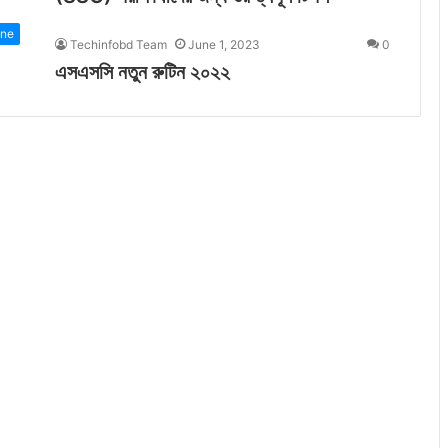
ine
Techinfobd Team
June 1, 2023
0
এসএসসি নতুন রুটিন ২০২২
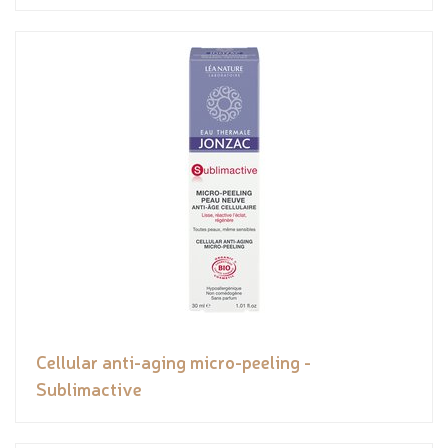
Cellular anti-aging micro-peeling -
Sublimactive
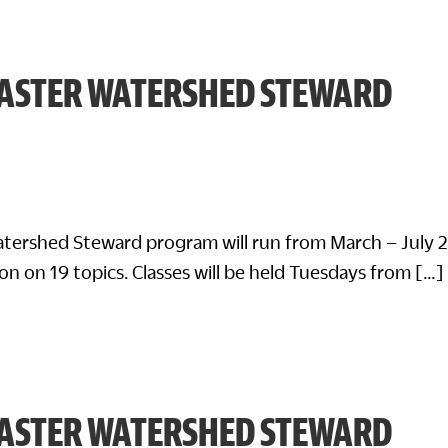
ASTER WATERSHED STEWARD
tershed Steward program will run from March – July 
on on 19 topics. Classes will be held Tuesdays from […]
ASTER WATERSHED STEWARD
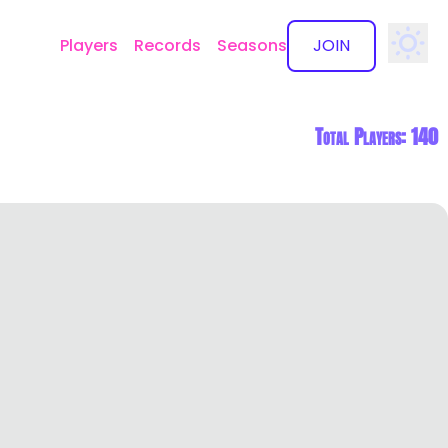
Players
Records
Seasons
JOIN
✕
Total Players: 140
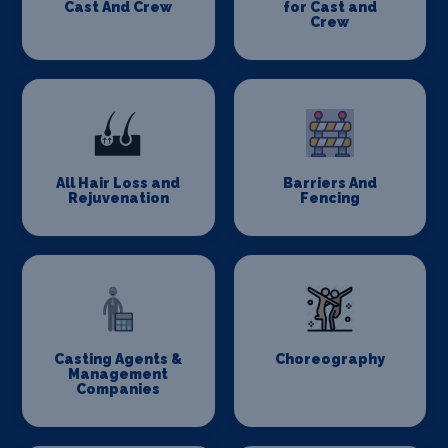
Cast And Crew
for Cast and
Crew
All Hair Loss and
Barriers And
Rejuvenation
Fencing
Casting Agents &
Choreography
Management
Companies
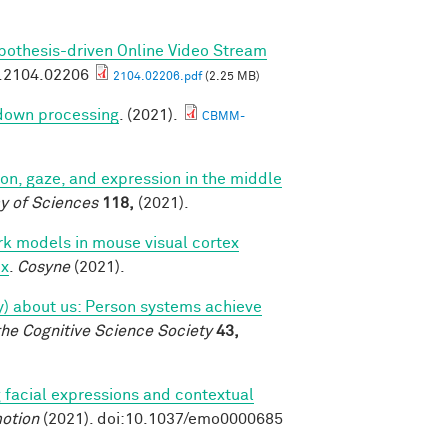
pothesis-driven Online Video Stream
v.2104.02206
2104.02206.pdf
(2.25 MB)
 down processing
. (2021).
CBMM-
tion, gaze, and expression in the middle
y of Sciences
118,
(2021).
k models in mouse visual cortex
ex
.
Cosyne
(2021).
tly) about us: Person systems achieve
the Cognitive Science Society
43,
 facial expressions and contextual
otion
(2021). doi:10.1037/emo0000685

---

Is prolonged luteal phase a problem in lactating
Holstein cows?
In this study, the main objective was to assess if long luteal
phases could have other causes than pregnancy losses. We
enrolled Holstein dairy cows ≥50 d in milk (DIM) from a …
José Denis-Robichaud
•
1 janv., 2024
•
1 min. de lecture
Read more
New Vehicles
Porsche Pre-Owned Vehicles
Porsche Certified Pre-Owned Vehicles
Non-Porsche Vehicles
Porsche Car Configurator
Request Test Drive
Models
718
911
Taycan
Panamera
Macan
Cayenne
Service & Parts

» What the exercise asks: Begin at the line that has "Porsche Pre-Owned Vehicles" in the entries above; stop after the line that has "Service & Parts". Transcribe exactly those lines and no others.

» Response area:
Porsche Pre-Owned Vehicles
Porsche Certified Pre-Owned Vehicles
Non-Porsche Vehicles
Porsche Car Configurator
Request Test Drive
Models
718
911
Taycan
Panamera
Macan
Cayenne
Service & Parts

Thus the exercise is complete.